When lowering hamiltonians, we first create an aggregate value and then store this aggregate value to an alloca pointer. We can avoid creating the aggregate value and store individual fields in the alloca pointer. In other words

func.func @hamiltonian(%obs : !quantum.obs, %p1 : memref<1xf64>, %p2 : memref<3xf64>) {
    quantum.hamiltonian(%p1 : memref<1xf64>) %obs : !quantum.obs
    return
}

Produces

module {                                                                                      
  llvm.func @__catalyst__qis__HamiltonianObs(!llvm.ptr, i64, ...) -> i64                                 
  llvm.func @hamiltonian(%arg0: i64, %arg1: !llvm.ptr, %arg2: !llvm.ptr, %arg3: i64, %arg4: i64, %arg5: i64, %arg6: !llvm.ptr, %arg7: !llvm.ptr, %arg8: i64, %arg9: i64, %arg10: i64) {
    %0 = llvm.mlir.constant(1 : i64) : i64                                                    
    %1 = llvm.alloca %0 x !llvm.struct<(ptr, ptr, i64, array<1 x i64>, array<1 x i64>)> : (i64) -> !llvm.ptr
    %2 = llvm.mlir.undef : !llvm.struct<(ptr, ptr, i64, array<1 x i64>, array<1 x i64>)>
    %3 = llvm.insertvalue %arg1, %2[0] : !llvm.struct<(ptr, ptr, i64, array<1 x i64>, array<1 x i64>)>           
    %4 = llvm.insertvalue %arg2, %3[1] : !llvm.struct<(ptr, ptr, i64, array<1 x i64>, array<1 x i64>)>
    %5 = llvm.insertvalue %arg3, %4[2] : !llvm.struct<(ptr, ptr, i64, array<1 x i64>, array<1 x i64>)>     
    %6 = llvm.insertvalue %arg4, %5[3, 0] : !llvm.struct<(ptr, ptr, i64, array<1 x i64>, array<1 x i64>)>
    %7 = llvm.insertvalue %arg5, %6[4, 0] : !llvm.struct<(ptr, ptr, i64, array<1 x i64>, array<1 x i64>)>
    %8 = llvm.mlir.constant(1 : i64) : i64
    llvm.store %7, %1 : !llvm.struct<(ptr, ptr, i64, array<1 x i64>, array<1 x i64>)>, !llvm.ptr
    %9 = llvm.call @__catalyst__qis__HamiltonianObs(%1, %8, %arg0) vararg(!llvm.func<i64 (ptr, i64, ...)>) : (!llvm.ptr, i64, i64) -> i64
    llvm.return
  } 
} 

when we could produce:

module {                                                                                      
  llvm.func @__catalyst__qis__HamiltonianObs(!llvm.ptr, i64, ...) -> i64                                 
  llvm.func @hamiltonian(%arg0: i64, %arg1: !llvm.ptr, %arg2: !llvm.ptr, %arg3: i64, %arg4: i64, %arg5: i64, %arg6: !llvm.ptr, %arg7: !llvm.ptr, %arg8: i64, %arg9: i64, %arg10: i64) {
    %0 = llvm.mlir.constant(1 : i64) : i64                                                    
    %1 = llvm.alloca %0 x !llvm.struct<(ptr, ptr, i64, array<1 x i64>, array<1 x i64>)> : (i64) -> !llvm.ptr
    // get offsets with gep
    // store values from args into gep
    %9 = llvm.call @__catalyst__qis__HamiltonianObs(%1, %8, %arg0) vararg(!llvm.func<i64 (ptr, i64, ...)>) : (!llvm.ptr, i64, i64) -> i64
    llvm.return
  } 
} 

This appears to be more in line with what is stated in Performance Tips for Frontend Authors

Avoid creating values of aggregate types (i.e. structs and arrays).

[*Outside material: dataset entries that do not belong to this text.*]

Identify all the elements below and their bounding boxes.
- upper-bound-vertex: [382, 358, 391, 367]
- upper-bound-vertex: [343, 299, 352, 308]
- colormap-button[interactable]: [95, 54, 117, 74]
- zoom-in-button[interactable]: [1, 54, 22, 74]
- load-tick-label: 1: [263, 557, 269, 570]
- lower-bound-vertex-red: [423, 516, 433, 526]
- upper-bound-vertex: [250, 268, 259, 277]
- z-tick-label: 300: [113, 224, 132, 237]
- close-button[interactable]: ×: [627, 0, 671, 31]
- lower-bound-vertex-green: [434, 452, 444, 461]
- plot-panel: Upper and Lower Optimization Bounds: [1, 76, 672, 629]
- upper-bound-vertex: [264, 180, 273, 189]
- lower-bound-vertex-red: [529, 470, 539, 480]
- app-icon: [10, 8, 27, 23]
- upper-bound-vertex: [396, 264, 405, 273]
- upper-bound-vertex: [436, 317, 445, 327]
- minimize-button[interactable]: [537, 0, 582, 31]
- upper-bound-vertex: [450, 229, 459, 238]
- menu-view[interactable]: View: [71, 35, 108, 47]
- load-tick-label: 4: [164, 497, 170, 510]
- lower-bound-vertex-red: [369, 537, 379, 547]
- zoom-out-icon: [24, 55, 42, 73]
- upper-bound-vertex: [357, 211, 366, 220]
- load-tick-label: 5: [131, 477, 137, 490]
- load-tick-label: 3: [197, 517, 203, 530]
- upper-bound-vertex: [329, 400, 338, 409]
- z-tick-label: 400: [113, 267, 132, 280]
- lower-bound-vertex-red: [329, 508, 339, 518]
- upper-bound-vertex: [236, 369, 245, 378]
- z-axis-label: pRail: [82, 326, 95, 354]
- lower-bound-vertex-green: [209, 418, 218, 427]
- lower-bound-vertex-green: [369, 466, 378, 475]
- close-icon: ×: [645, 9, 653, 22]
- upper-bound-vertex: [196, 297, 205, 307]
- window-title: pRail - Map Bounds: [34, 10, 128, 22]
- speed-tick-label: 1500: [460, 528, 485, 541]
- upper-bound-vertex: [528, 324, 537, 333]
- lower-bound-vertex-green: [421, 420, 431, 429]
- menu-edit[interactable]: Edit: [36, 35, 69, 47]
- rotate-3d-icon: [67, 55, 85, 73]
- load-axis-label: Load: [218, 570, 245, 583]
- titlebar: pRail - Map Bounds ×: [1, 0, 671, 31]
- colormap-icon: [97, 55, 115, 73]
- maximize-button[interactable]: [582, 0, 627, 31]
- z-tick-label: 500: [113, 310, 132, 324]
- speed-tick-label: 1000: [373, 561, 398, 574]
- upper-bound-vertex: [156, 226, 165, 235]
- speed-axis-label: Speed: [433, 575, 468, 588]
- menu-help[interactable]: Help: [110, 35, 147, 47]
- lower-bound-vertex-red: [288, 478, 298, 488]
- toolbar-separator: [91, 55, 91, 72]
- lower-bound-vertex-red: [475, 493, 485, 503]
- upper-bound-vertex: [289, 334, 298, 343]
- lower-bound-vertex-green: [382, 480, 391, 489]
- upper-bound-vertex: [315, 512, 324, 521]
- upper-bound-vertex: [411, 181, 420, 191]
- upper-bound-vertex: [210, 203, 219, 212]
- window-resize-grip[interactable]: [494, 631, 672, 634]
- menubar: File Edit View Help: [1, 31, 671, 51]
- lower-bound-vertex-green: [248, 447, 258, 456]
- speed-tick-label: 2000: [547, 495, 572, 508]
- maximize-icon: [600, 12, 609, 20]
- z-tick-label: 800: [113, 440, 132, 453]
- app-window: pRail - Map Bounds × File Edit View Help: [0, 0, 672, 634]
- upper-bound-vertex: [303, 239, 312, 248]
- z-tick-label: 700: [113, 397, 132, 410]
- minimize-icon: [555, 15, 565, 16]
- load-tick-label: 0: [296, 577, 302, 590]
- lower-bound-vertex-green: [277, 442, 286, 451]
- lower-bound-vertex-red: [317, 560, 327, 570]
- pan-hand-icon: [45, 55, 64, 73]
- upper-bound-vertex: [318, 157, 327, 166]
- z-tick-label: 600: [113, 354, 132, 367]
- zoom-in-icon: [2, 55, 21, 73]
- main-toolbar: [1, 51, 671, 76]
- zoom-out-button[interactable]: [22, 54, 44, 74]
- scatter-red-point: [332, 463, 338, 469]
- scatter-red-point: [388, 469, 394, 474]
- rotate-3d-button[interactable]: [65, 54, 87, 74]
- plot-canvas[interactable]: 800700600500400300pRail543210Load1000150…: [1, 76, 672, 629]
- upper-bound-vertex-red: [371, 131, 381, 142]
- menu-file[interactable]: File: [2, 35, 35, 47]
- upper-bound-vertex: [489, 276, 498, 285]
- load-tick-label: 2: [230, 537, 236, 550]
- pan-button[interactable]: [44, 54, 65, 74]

In particular, avoid loading and storing them, or manipulating them with insertvalue and extractvalue instructions. Instead, only load and store individual fields of the aggregate. There are some exceptions to this rule:

It is fine to use values of aggregate type in global variable initializers.

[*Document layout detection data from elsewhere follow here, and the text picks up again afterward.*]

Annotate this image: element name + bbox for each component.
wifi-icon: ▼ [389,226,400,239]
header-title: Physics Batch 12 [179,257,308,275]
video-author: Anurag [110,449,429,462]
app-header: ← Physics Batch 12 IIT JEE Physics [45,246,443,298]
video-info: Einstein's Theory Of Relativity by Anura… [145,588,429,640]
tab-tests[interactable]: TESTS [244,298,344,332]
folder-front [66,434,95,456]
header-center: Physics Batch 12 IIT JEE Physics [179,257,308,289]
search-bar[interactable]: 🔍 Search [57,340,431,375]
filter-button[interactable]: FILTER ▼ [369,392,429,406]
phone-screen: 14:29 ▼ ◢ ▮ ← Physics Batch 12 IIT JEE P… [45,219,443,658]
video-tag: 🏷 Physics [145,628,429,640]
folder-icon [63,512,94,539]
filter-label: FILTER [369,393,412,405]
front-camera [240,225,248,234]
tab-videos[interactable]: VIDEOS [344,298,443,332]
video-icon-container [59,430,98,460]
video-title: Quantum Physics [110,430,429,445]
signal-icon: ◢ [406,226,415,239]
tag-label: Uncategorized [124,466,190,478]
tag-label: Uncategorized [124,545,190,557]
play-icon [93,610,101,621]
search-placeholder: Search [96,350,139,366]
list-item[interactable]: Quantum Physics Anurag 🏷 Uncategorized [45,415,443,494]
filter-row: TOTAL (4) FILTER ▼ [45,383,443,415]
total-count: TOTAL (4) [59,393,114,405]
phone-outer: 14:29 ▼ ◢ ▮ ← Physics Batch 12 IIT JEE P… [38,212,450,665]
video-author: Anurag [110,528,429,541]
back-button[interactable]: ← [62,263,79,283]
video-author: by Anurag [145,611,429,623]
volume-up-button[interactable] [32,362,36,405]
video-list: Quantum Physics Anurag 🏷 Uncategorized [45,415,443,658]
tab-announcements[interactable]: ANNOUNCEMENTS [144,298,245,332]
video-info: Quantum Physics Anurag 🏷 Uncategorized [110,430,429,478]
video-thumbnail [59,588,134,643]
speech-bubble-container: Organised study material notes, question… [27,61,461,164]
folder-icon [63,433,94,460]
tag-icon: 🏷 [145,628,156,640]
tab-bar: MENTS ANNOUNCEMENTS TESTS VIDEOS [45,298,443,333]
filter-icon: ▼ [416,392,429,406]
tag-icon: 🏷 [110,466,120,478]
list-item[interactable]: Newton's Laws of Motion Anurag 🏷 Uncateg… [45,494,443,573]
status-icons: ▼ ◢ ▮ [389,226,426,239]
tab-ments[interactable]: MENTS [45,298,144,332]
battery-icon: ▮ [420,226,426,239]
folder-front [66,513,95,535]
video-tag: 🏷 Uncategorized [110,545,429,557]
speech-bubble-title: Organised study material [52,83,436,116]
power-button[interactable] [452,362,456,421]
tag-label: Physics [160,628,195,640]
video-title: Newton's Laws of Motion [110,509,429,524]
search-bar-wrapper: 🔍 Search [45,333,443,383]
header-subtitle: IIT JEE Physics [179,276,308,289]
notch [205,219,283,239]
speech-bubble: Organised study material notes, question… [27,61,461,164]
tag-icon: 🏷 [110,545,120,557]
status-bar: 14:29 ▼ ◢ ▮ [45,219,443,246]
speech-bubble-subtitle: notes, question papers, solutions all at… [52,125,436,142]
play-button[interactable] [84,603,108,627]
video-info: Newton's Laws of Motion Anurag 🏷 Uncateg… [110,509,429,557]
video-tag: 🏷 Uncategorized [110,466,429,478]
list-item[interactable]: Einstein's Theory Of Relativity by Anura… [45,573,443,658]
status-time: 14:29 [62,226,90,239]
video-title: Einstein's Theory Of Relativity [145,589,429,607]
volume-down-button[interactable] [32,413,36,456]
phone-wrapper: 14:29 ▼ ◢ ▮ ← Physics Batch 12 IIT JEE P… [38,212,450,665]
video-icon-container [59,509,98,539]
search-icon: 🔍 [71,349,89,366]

It is fine to return structs, if this is done to represent the return of multiple values in registers.

It is fine to work with structs returned by LLVM intrinsics, such as the with.overflow family of intrinsics.

It is fine to use aggregate types without creating values. For example, they are commonly used in getelementptr instructions or attributes like sret.